Work instructions
Find the lines below holding the word "Shadow" and copy each of them.

[Transcribed page contents]
________

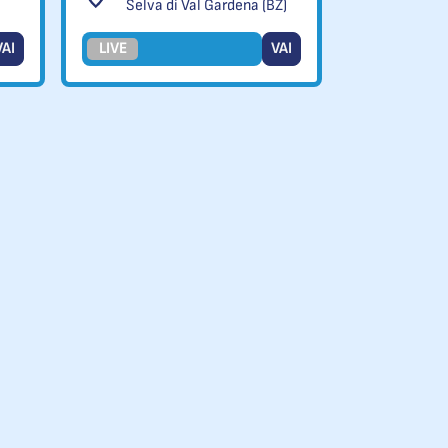
Selva di Val Gardena (BZ)
VAI
LIVE
VAI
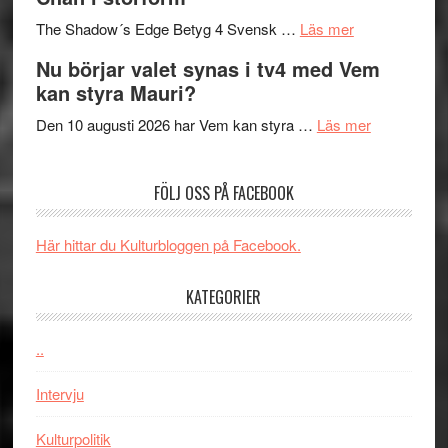
till
avslutar
om
sång,
Scensommar
The Shadow´s Edge Betyg 4 Svensk …
Läs mer
Filmrecension
musik,
på
Nu börjar valet synas i tv4 med Vem
The
samtal
Artipelag
kan styra Mauri?
Shadow
och
´s
teater
om
Den 10 augusti 2026 har Vem kan styra …
Läs mer
Edge
Nu
–
börjar
FÖLJ OSS PÅ FACEBOOK
rolig
valet
och
synas
spännande
i
Här hittar du Kulturbloggen på Facebook.
med
tv4
en
med
KATEGORIER
Jackie
Vem
Chan
kan
..
i
styra
storform
Mauri?
Intervju
Kulturpolitik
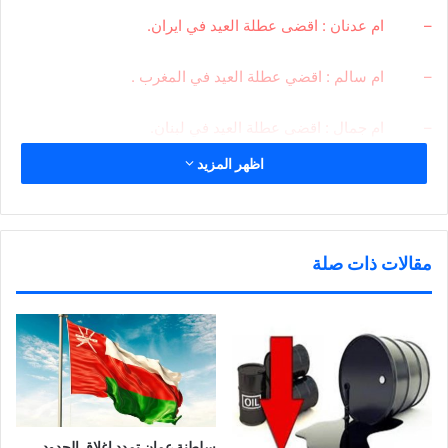
– ام عدنان : اقضى عطلة العيد في ايران.
– ام سالم : اقضي عطلة العيد في المغرب .
– ام جمال : اقضى عطلة العيد في لبنان.
اظهر المزيد
تحقيق : رباب عبيد
اقتربت ليالى عيد الفطر المبارك وبدأت رحلة البحث عن الوجهات
السياحية للسفر في ايام عطلة عيد الفطر منذ شهر او اكثر , وذلك
مقالات ذات صلة
لاسباب عدة ومنها البحث عن وجهة سياحية تتمتع بجو بارد ومنعش
واماكن ساحرة كنوع من التغيير قبل اقتراب الرجوع الى الحياة
الدراسية والعملية , ويقوم العديد من الاسر بالسفر تزامنا عطلة
العيد ومع ارتفاع درجات الحرارة في الكويت والتى بلغت 56% في
وقت الذروة , وبلغت الحجوزات وفق معدلات الحجز على مواقع
الانترنيت لشركات السياحة في انحاء الكويت 85% , خصوصا ان وقت
العيد يأتي في فصل الصيف .
سلطنة عمان تمدد إغلاق الحدود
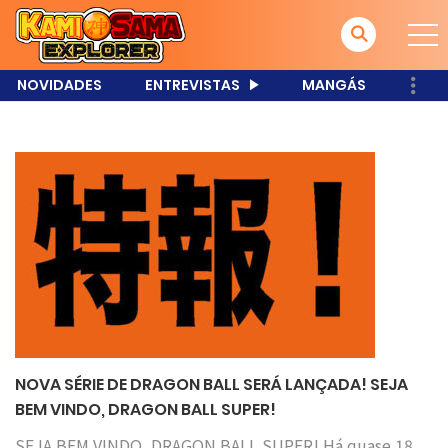
NOVIDADES
ENTREVISTAS
MANGÁS
NOVA SÉRIE DE DRAGON BALL SERÁ LANÇADA! SEJA
BEM VINDO, DRAGON BALL SUPER!
SEJA BEM VINDO, DRAGON BALL SUPER! Há quase 18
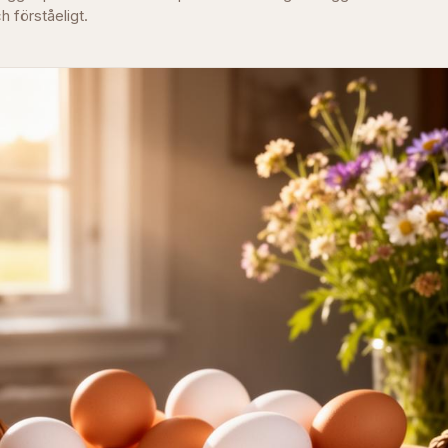
ch förståeligt.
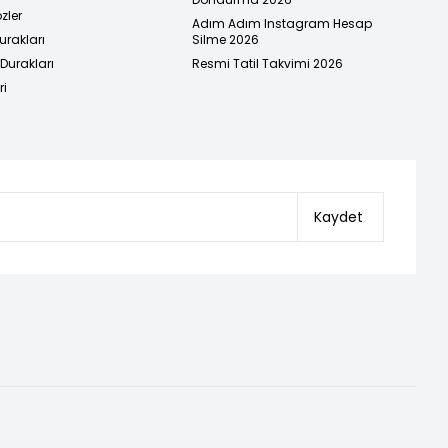
zler
Adım Adım Instagram Hesap
urakları
Silme 2026
urakları
Resmi Tatil Takvimi 2026
ri
Kaydet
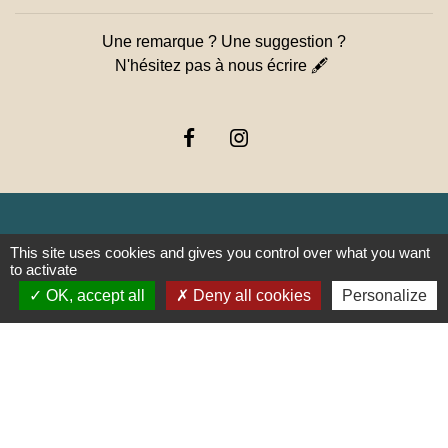
Une remarque ? Une suggestion ?
N'hésitez pas à nous écrire 🖋
This site uses cookies and gives you control over what you want
Liens
to activate
OK, accept all
Deny all cookies
Personalize
PREFECTURE DE SAÔNE ET
LOIRE
RÉGION BOURGOGNE-
FRANCHE-COMTE
CONSEIL DÉPARTEMENTAL DE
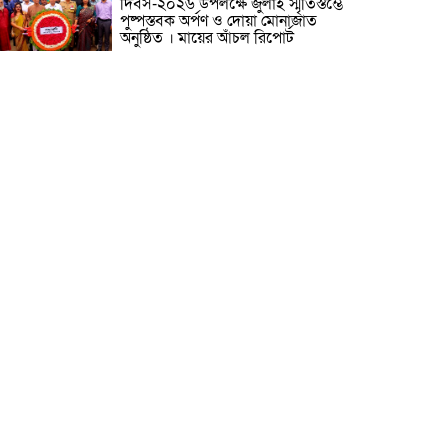
দিবস-২০২৬ উপলক্ষে জুলাই স্মৃতিস্তম্ভে
পুষ্পস্তবক অর্পণ ও দোয়া মোনাজাত
অনুষ্ঠিত । মায়ের আঁচল রিপোর্ট
ICJ Global Media Group LLC
and SAARC Journalist Forum
Sign Strategic MoU to
Strengthen Global Journalism
Cooperation/ आईसीजे ग्लोबल
ीडिया ग्रुप एलएलसी और सार्क पत्रकार फोरम वैश्विक
त्रकारिता सहयोग को मजबूत करने के लिए रणनीतिक
मझौता ज्ञापन पर हस्ताक्षर करते हैं
वीरगञ्ज महानगरपालिका वडा नं. २६ को
नव निर्मित वडा कार्यालय र स्वास्थ्य
चौकी भवनको उद्घाटन/ নেপালের
বীরগঞ্জ পৌরসভা ২৬ নম্বর ওয়ার্ডের
নবনির্মিত ওয়ার্ড কার্যালয় ও স্বাস্থ্যকেন্দ্র
বনের উদ্বোধন ।
মেধাবী শিক্ষার্থী ফাতেমা আক্তার
মাহমুদা এলএলবি ফাইনাল
পরীক্ষা-২০২৩-এ উত্তীর্ণ। মায়ের আঁচল
রিপোর্ট
নারায়ণগঞ্জ সিটি কর্পোরেশনের সীমানা
বর্ধিতকরণ সংক্রান্ত প্রস্তাবের বিষয়
গণশুনানি অনুষ্ঠিত হয়েছে। মায়ের আঁচল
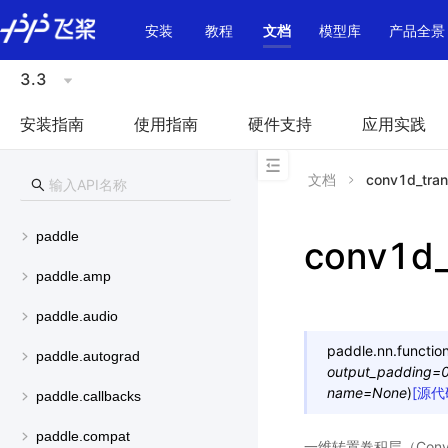
\u200E
安装
教程
文档
模型库
产品全景
3.3
安装指南
使用指南
硬件支持
应用实践
文档
conv1d_tra
paddle
conv1d_
paddle.amp
paddle.audio
paddle.nn.function
paddle.autograd
output_padding
=
name
=
None
)
[源代
paddle.callbacks
paddle.compat
一维转置卷积层（Convluti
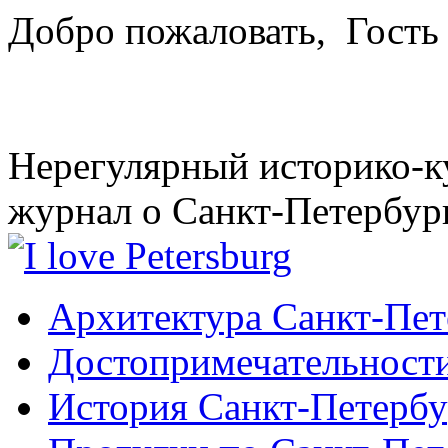
Добро пожаловать,
Гость
Нерегулярный историко-к
журнал о Санкт-Петербур
Архитектура Санкт-Пет
Достопримечательности
История Санкт-Петербу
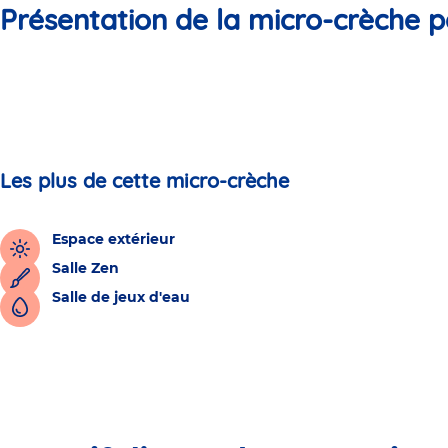
Présentation de la micro-crèche p
Les plus de cette micro-crèche
Espace extérieur
Salle Zen
Salle de jeux d'eau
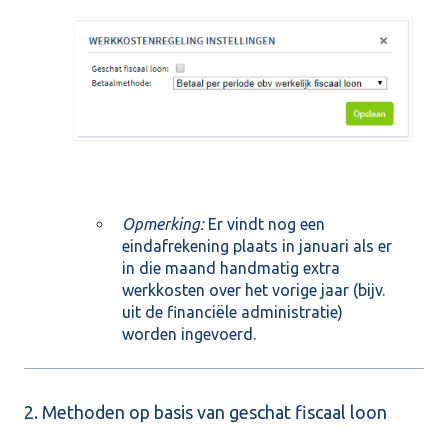
Opmerking:
Er vindt nog een
eindafrekening plaats in januari als er
in die maand handmatig extra
werkkosten over het vorige jaar (bijv.
uit de financiële administratie)
worden ingevoerd.
2. Methoden op basis van geschat fiscaal loon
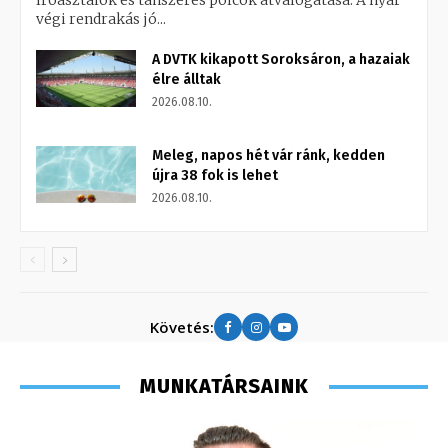
íróasztalok és tanszeres polcok átválogatása. A nyár
végi rendrakás jó...
A DVTK kikapott Soroksáron, a hazaiak
élre álltak
2026.08.10.
Meleg, napos hét vár ránk, kedden
újra 38 fok is lehet
2026.08.10.
Követés:
MUNKATÁRSAINK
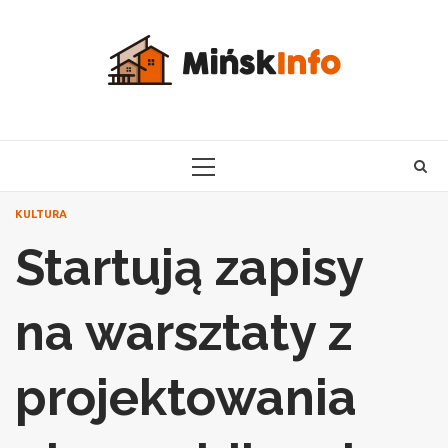
Skip
to
content
PRIMARY
MENU
KULTURA
Startują zapisy
na warsztaty z
projektowania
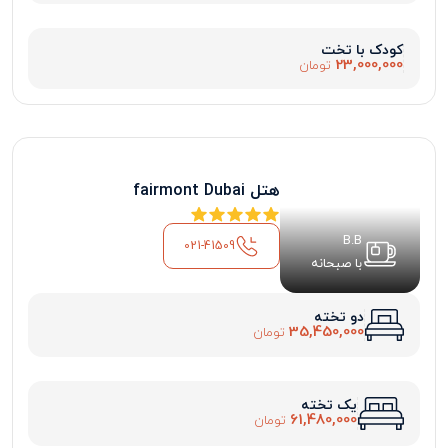
کودک با تخت
23,000,000
تومان
هتل fairmont Dubai
B.B
021-41509
با صبحانه
دو تخته
35,450,000
تومان
یک تخته
61,480,000
تومان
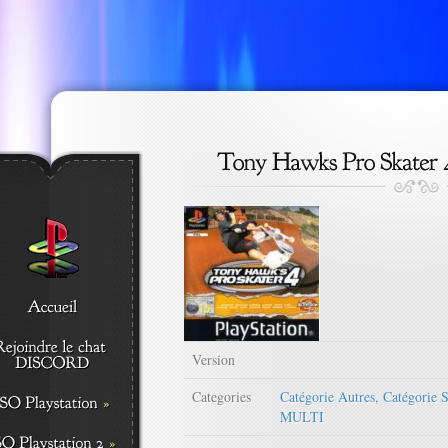
Version
Categories
Catégorie Autres
,
Catégorie S
MULTI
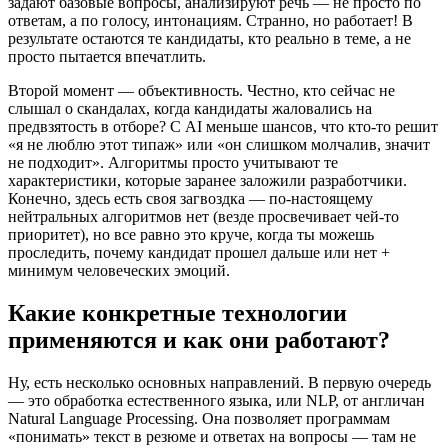
задают базовые вопросы, анализируют речь — не просто по
ответам, а по голосу, интонациям. Странно, но работает! В
результате остаются те кандидаты, кто реально в теме, а не
просто пытается впечатлить.
Второй момент — объективность. Честно, кто сейчас не
слышал о скандалах, когда кандидаты жаловались на
предвзятость в отборе? С AI меньше шансов, что кто-то решит
«я не люблю этот типаж» или «он слишком молчалив, значит
не подходит». Алгоритмы просто учитывают те
характеристики, которые заранее заложили разработчики.
Конечно, здесь есть своя загвоздка — по-настоящему
нейтральных алгоритмов нет (везде просвечивает чей-то
приоритет), но все равно это круче, когда ты можешь
проследить, почему кандидат прошел дальше или нет +
минимум человеческих эмоций.
Какие конкретные технологии
применяются и как они работают?
Ну, есть несколько основных направлений. В первую очередь
— это обработка естественного языка, или NLP, от англичан
Natural Language Processing. Она позволяет программам
«понимать» текст в резюме и ответах на вопросы — там не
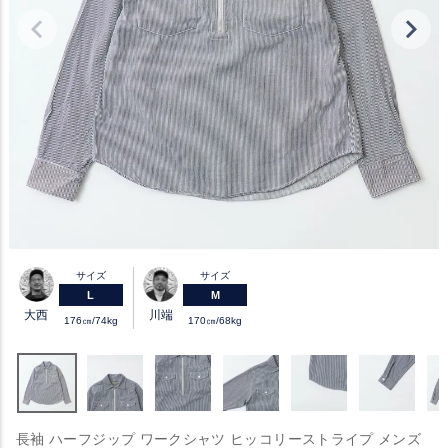
サイズ
サイズ
L
M
大西
川端
176㎝/74kg
170㎝/68kg
長袖 ハーフジップ ワークシャツ ヒッコリーストライプ メンズ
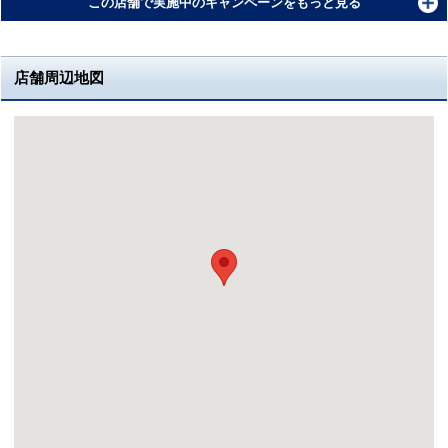
この店舗で実施中のキャンペーンをもっと見る
店舗周辺地図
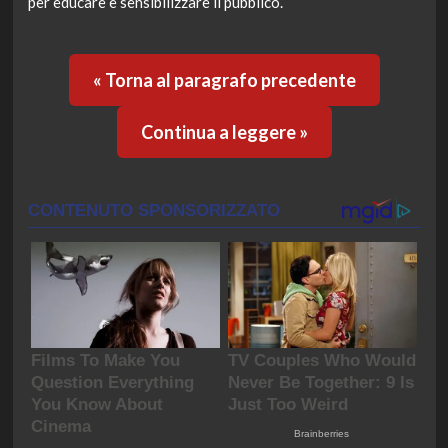
per educare e sensibilizzare il pubblico.
« Torna al paragrafo precedente
Continua a leggere »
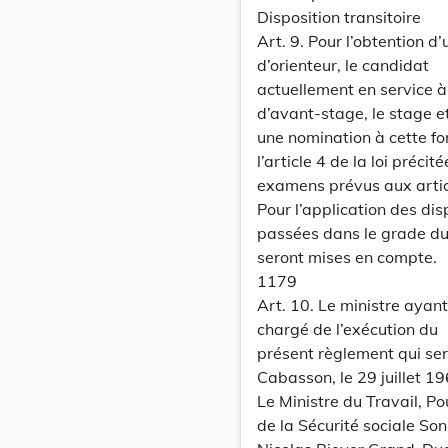
Disposition transitoire
Art. 9. Pour l’obtention d’
d’orienteur, le candidat
actuellement en service à 
d’avant-stage, le stage e
une nomination à cette fo
l’article 4 de la loi préc
examens prévus aux articl
Pour l’application des disp
passées dans le grade du 
seront mises en compte.
1179
Art. 10. Le ministre ayant
chargé de l’exécution du
présent règlement qui se
Cabasson, le 29 juillet 1
Le Ministre du Travail, P
de la Sécurité sociale So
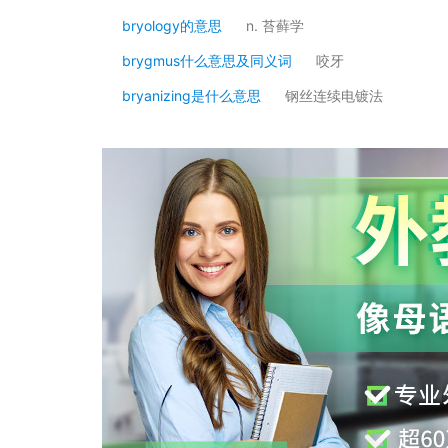
bryology的意思
n. 苔藓学
brygmus什么意思及同义词
咬牙
bryanizing是什么意思
钢丝连续电镀法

________

Task solution
The Shadow´s Edge Betyg 4 Svensk …
Shadow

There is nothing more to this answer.